When I was growing up I saw the original quintet of films in the Planet of the Apes series and was able to watch and enjoy them to a certain extent of the definition of the word. Like everyone else I was blown away by the original film and I also was a big fan of the third film, Escape from the Planet of the Apes. Beneath the Planet of the Apes and Conquest of the Planet of the Apes were strong entries but by the time the final film in the series-Battle for the Planet of the Apes-came along it felt as if the filmmakers weren’t trying anymore. There was a remake of the original film directed by Tim Burton that merely left us yearning for the older films and after that we all thought that we had seen the last-or so it seemed-of the apes. Rise of the Planet of the Apes demonstrated to us that there is new life in an old franchise. That life is extended fully supported with Dawn of the Planet of the Apes-a film that takes all of the charm and action of Rise of the Planet of the Apes and amps it up to 12. Dawn of the Planet of the Apes is that rare example (The Godfather Part II and Aliens must be mentioned) of a sequel not only holding its own but surpassing the original film in terms of storytelling, acting and of course box office profits. As of my writing this the film has beaten its chest on the way to a $73 million dollar opening weekend and believe me it has earned every penny.

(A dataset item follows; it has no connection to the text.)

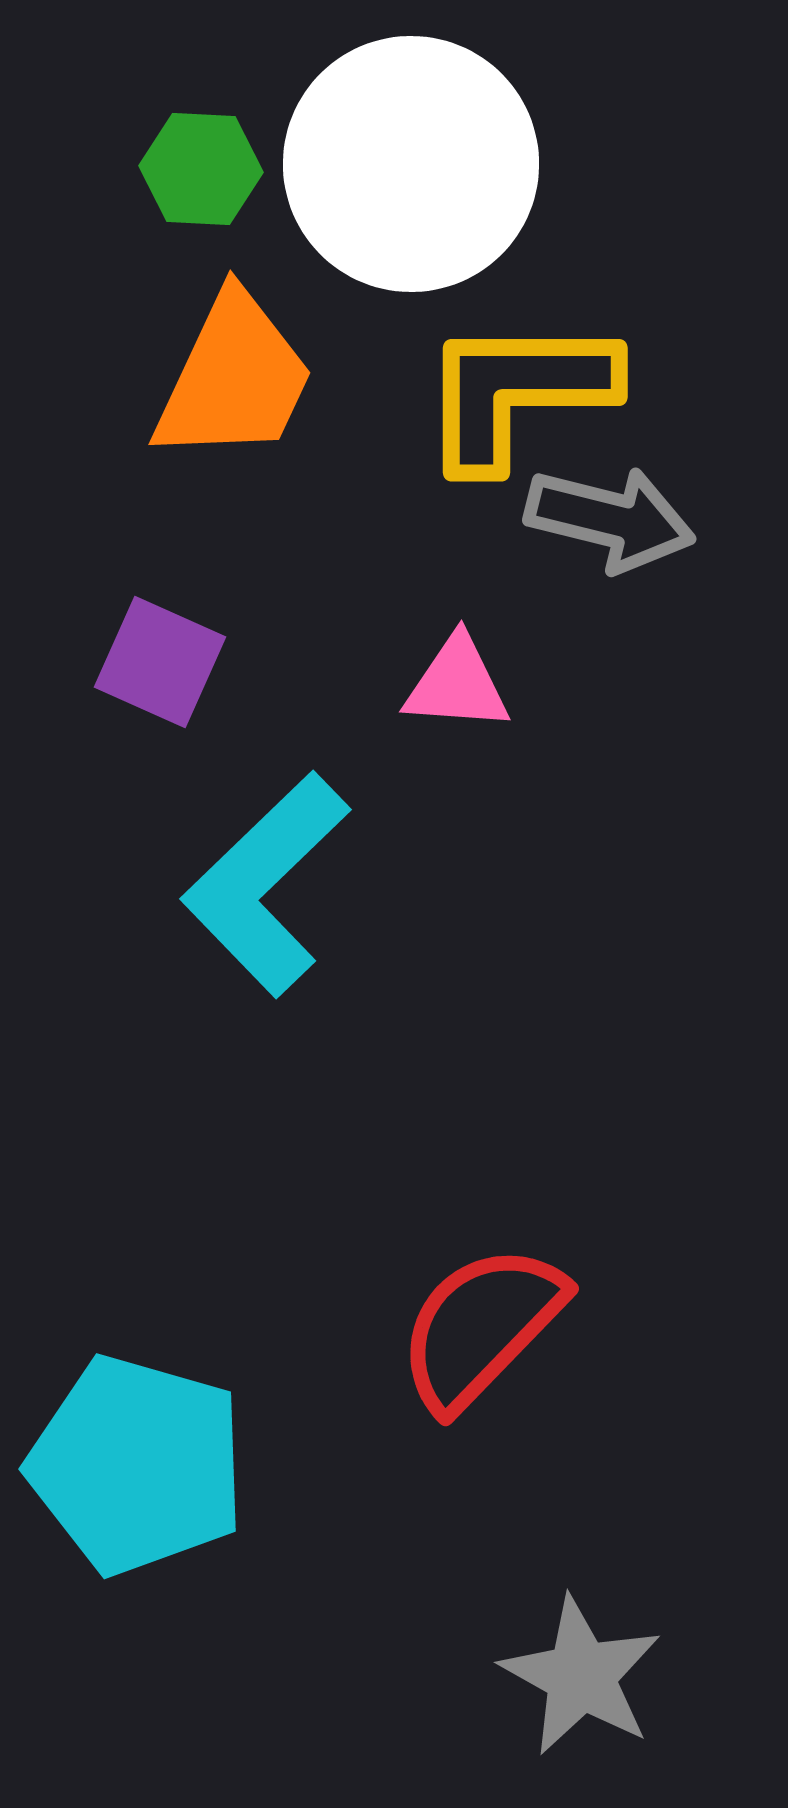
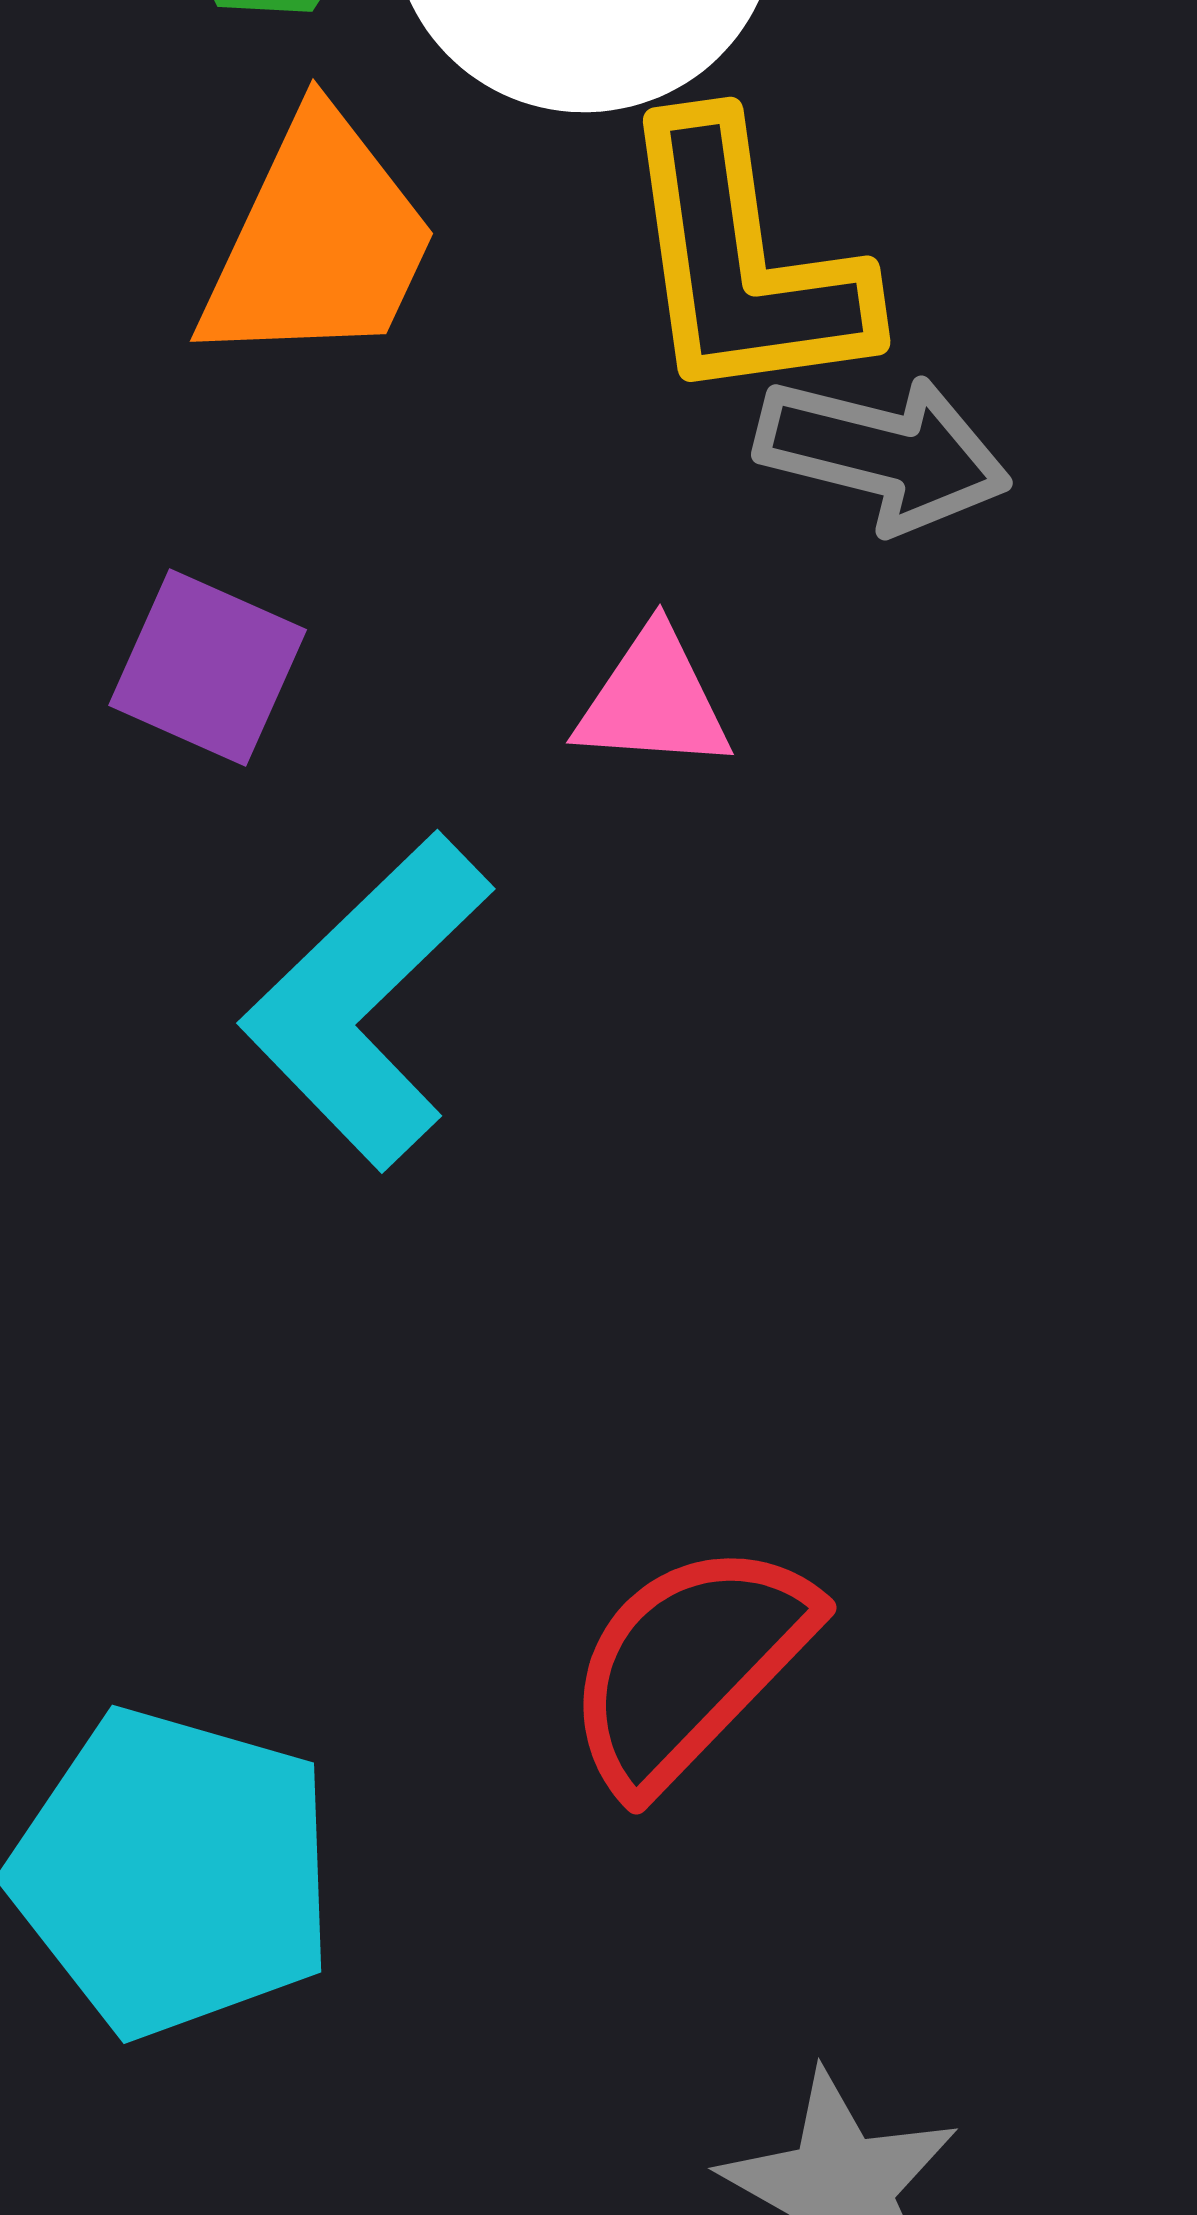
yellow L-shape: (517, 392) -> (743, 262), turned -98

Ten years have passed since the events of ‘Rise‘. The Simian flu hinted at in that film has had time to spread around the globe and the human race has been all but wiped out. Those who have survived live crowded in a state of dystopia. The apes, led by Caesar-now with a wife, son and newborn of his own-live peacefully in their own community in the redwoods away from the humans and they rely on them for nothing and stay far from them. Once an initial contact is made between two of the apes and a human male that separation is broken and an uneasy truce is formed between the two communities. I don’t believe that it was any accident as to the way things play out in ‘Dawn‘ as it the same as the way that countries conduct business-deals are made by one group, the humans, with conditions from the apes. The humans break those conditions and are asked to leave but then are able to make things better by offering their own conditions. Meanwhile, both camps have their people-or human-like simians-that are mistrustful of the other and cause a rift in the truce that is established. For the humans it is both Carver, who voices his disdain for the apes and is banished from their camp after smuggling in forbidden weapons; and Dreyfus, who can’t be faulted as he believes that what he is doing is best for the survival of the human race. On the other hand there is Koba, the scarred bonobo and right hand to Caesar. Koba hates humans for the torture that was inflicted upon him in the name of lab experiments. One of the strongest scenes in the film is when Caesar mentions that the humans are there to do ‘human work’ and Koba angrily spits his words back at him while pointing to the various scars from the horrors done to his own body. Unlike the human Carver, whose hatred is based on his own stupidity, Koba’s hatred drives him to betrayal and murder of his own kind to initiate war between apes and humans. If Caesar is willing to get along with humans then Koba is even more determined to imprison them or wipe them even if he has to betray his own species.
There was not one moment in Dawn of the Planet of the Apes that I found to be repetitive or even worse, boring. The action in the film is intense but never to the point of being shoved down your throat the way that certain summer blockbusters *cough cough Transformers cough cough* are known to do. My wife and I took our eleven year-old grandson and he remained quiet throughout most of the film. That in itself is the sign of a good film as it takes a lot to keep him quiet while watching anything. My wife also enjoyed the use of ASL-American Sign Language; which I myself have deemed as Ape Sign Language for this film.
If I can be serious for a moment let me say that a film like Dawn of the Planet of the Apes relies strongly on the strength of its effects, in this case which would be motion capture and CGI. The only flaw that I spotted in the effects was for a brief second during the bear attack scene early in the film. Let it also be said that motion capture relies on the strength of the performers and as with ‘Rise‘, King Kong and his role as Gollum in the Lord of the Rings films that strength is never more evident than with Andy Serkis as Caesar. Serkis has said that in the first film he based his movements and expressions on those of apes and that his performance here is based more on human movement and gestures. The motion capture acting was excellent from all actors involved, especially Toby Kebbell as Koba. However, it is Serkis who raises Dawn of the Planet of the Apes from a good film to a great one. It’s a shame that the monkeys in Hollywood can’t seem to acknowledge his talent. Great acting is great acting whether it is as a human or as an ape.